A estas premisas, queremos agregar ahora la siguiente, de carácter literario y que ya hemos declarado en otras partes. Son tres las edades que caracterizan la obra de un poeta. Comienza su destino literario construyendo poemas sueltos. Son los años del aprendizaje, de la confrontación con el temor y la duda, de las lecturas intensas. Luego (si los astros son favorables, como dice Borges), el conjunto de poemas colaboran en la construcción de un libro, ese dibujo en gran formato que testimonia una visión del mundo en un momento determinado de la historia personal. Al final, la sumatoria de libros construyen la obra, el espacio que permite apreciar, en profundidad, el decir de un poeta y su desarrollo, aquello que en fin de cuentas ha de dejar para continuar la tradición o transformarla. Es a partir de esta última instancia que deseamos conversar acerca de la particular poesía de Jacqueline Goldberg (Maracaibo, 1966). Autora precoz, su primer libro, Treinta soles desaparecidos, lo publica en 1985 a los diecinueve años de su edad. Su más reciente título publicado, Víspera, apareció en 2000, de la mano de los amigos de Pequeña Venecia. Estos quince años de escritura describen una larga parábola que incluye también los siguientes títulos en poesía: De un mismo centro (1986), En todos los lugares, bajo todos los signos (1987), Luba (1988), A fuerza de ciudad (1989), Máscaras de familia (1991) e Insolaciones en Miami Beach (1995). Consideración aparte, pues no serán tocados en estas líneas, merecerán sus libros Una mujer con sombrero, texto para niños (1996) y Carnadas, novela corta publicada en 1998.



Desde sus primeros libros (y esto se ha dicho ya en muchas notas acerca de la autora), la poesía de Goldberg ha estado marcada por la brevedad o la contención. Esta forma, a mi parecer, es muy al uso en poetas que entienden el oficio como una forma del conocimiento y que en Venezuela se corresponde con ciertas líneas poéticas que huyen de lo barroco y lo excesivo. Más interesada en el funcionamiento del artilugio que en comunicar, la brevedad apunta hacia la interioridad del poema. Sus claves reposan casi exclusivamente en los límites marcados por la página, a pesar de su deseo de contactar con el mundo real. De esta contradicción se desprende, en general, esa especie de oscuridad que caracteriza esta forma poética en Occidente.

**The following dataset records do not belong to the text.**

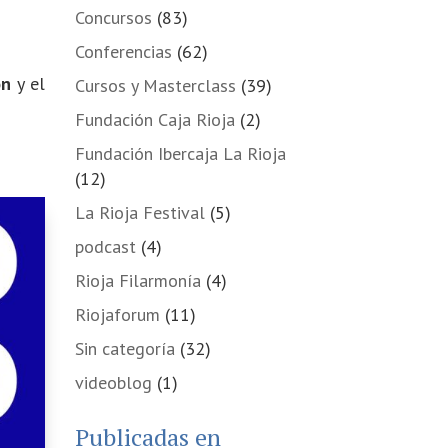
Concursos
(83)
Conferencias
(62)
ón
y el
Cursos y Masterclass
(39)
Fundación Caja Rioja
(2)
Fundación Ibercaja La Rioja
(12)
La Rioja Festival
(5)
podcast
(4)
Rioja Filarmonía
(4)
Riojaforum
(11)
Sin categoría
(32)
videoblog
(1)
Publicadas en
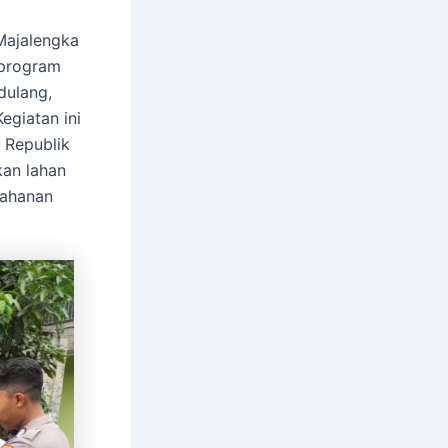
Majalengka
 program
dulang,
egiatan ini
 Republik
kan lahan
tahanan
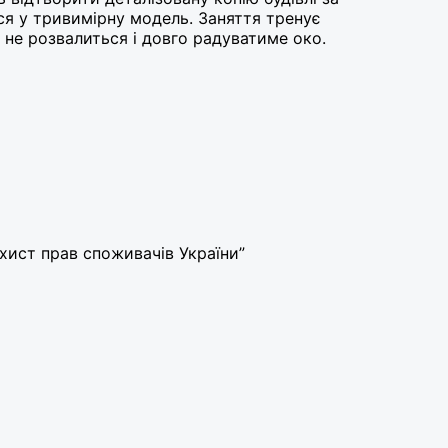
ся у тривимірну модель. Заняття тренує
 не розвалиться і довго радуватиме око.
ахист прав споживачів України”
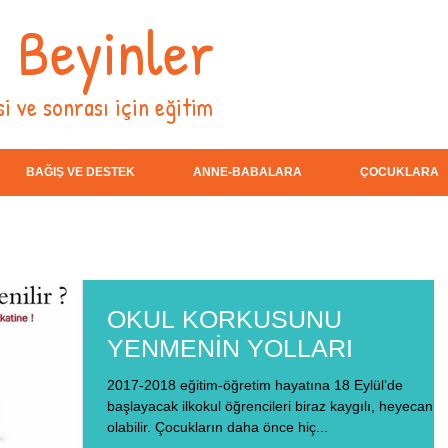
i Beyinler
i ve sonrası için eğitim
BAĞIŞ VE DESTEK
ANNE-BABALARA
ÇOCUKLARA
OKUL KORKUSUNU
YENMENİN YOLLARI
2017-2018 eğitim-öğretim hayatına 18 Eylül’de
başlayacak ilkokul öğrencileri biraz kaygılı, heyecanlı
olabilir. Çocukların daha önce hiç...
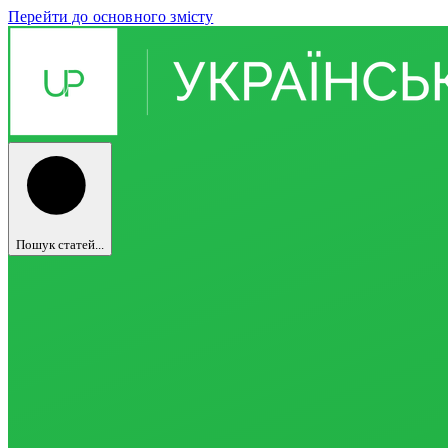
Перейти до основного змісту
Пошук статей...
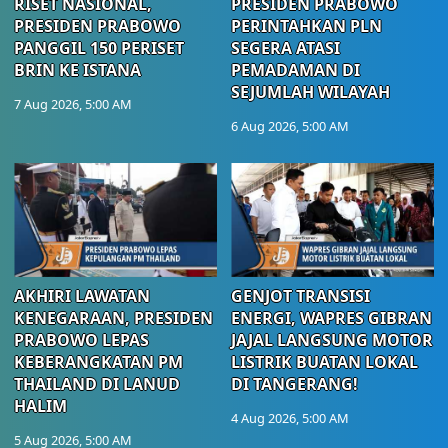
RISET NASIONAL,
PRESIDEN PRABOWO
PRESIDEN PRABOWO
PERINTAHKAN PLN
PANGGIL 150 PERISET
SEGERA ATASI
BRIN KE ISTANA
PEMADAMAN DI
SEJUMLAH WILAYAH
7 Aug 2026, 5:00 AM
6 Aug 2026, 5:00 AM
AKHIRI LAWATAN
GENJOT TRANSISI
KENEGARAAN, PRESIDEN
ENERGI, WAPRES GIBRAN
PRABOWO LEPAS
JAJAL LANGSUNG MOTOR
KEBERANGKATAN PM
LISTRIK BUATAN LOKAL
THAILAND DI LANUD
DI TANGERANG!
HALIM
4 Aug 2026, 5:00 AM
5 Aug 2026, 5:00 AM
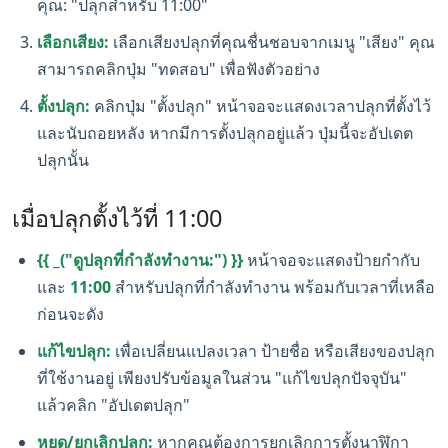
คุณ: "ปลุกสำหรับ 11:00"
เลือกเสียง:
เลือกเสียงปลุกที่คุณชื่นชอบจากเมนู "เสียง" คุณ
สามารถคลิกปุ่ม "ทดสอบ" เพื่อฟังตัวอย่าง
ตั้งปลุก:
คลิกปุ่ม "ตั้งปลุก" หน้าจอจะแสดงเวลาปลุกที่ตั้งไว้
และนับถอยหลัง หากมีการตั้งปลุกอยู่แล้ว ปุ่มนี้จะอัปเดต
ปลุกนั้น
เมื่อปลุกตั้งไว้ที่ 11:00
{{ _("ดูปลุกที่กำลังทำงาน:") }}
หน้าจอจะแสดงป้ายกำกับ
และ
11:00
สำหรับปลุกที่กำลังทำงาน พร้อมกับเวลาที่เหลือ
ก่อนจะดัง
แก้ไขปลุก:
เพื่อเปลี่ยนแปลงเวลา ป้ายชื่อ หรือเสียงของปลุก
ที่ใช้งานอยู่ เพียงปรับข้อมูลในส่วน "แก้ไขปลุกปัจจุบัน"
แล้วคลิก "อัปเดตปลุก"
หยุด/ยกเลิกปลุก:
หากคุณต้องการยกเลิกการตั้งนาฬิกา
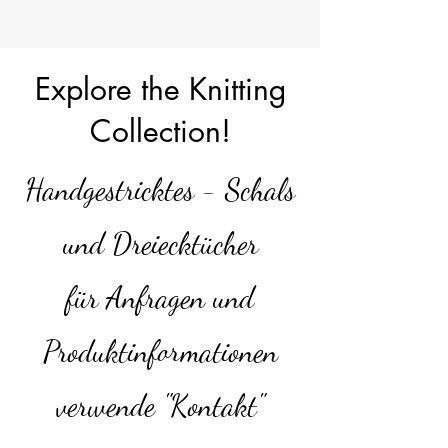
Explore the Knitting
Collection!
Handgestricktes - Schals
und Dreiecktücher
für Anfragen und
Produktinformationen
verwende "Kontakt"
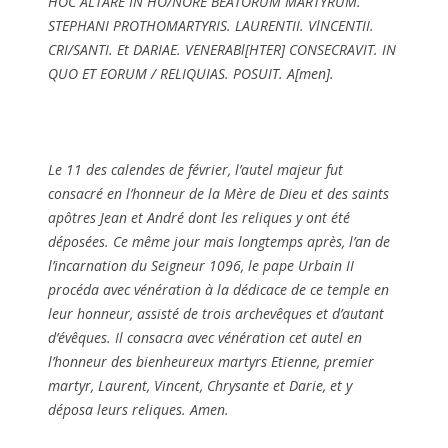
HOC ALTARE IN HO/NORE BEATORUM MARTYRUM.
STEPHANI PROTHOMARTYRIS. LAURENTII. VlNCENTII.
CRI/SANTI. Et DARIAE. VENERABl[HTER] CONSECRAVIT. IN
QUO ET EORUM / RELIQUIAS. POSUIT. A[men].
Le 11 des calendes de février, l’autel majeur fut
consacré en l’honneur de la Mère de Dieu et des saints
apôtres Jean et André dont les reliques y ont été
déposées. Ce même jour mais longtemps après, l’an de
l’incarnation du Seigneur 1096, le pape Urbain II
procéda avec vénération à la dédicace de ce temple en
leur honneur, assisté de trois archevêques et d’autant
d’évêques. Il consacra avec vénération cet autel en
l’honneur des bienheureux martyrs Etienne, premier
martyr, Laurent, Vincent, Chrysante et Darie, et y
déposa leurs reliques. Amen.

La brevedad busca la consagración del instante, la fotografía mínima del pensamiento y la emoción. Quizás por eso se considere siempre a la brevedad como el filo de una navaja por donde se camina entre los precipicios del logro y del fracaso.



En la poesía de Goldberg esa oscuridad es evidente en sus primeros libros (Treinta soles desaparecidos, 1985; De un mismo centro, 1986 y En todos los lugares, bajo todos los signos, 1987). Pero este juego entre claves internas y mundo real, nos parece más la búsqueda de una expresión, la tímida indagación en procura de lo que es, definitivamente, el rasgo principal que caracteriza una obra: la Voz. En este sentido, estos libros nos presentan a un autora más interesada en la estructura y en el precario decir que en su eficacia comunicativa pues, al mismo tiempo, ese decir huye de lo declarativo en beneficio de la contención. Los poemas de esta primera época nos parecen preparaciones para los libros que vendrán. Son ejercicios para la estructura narrativa en la cual experimentará en sus siguientes títulos, donde el tono del desencanto jugará un papel principalísimo.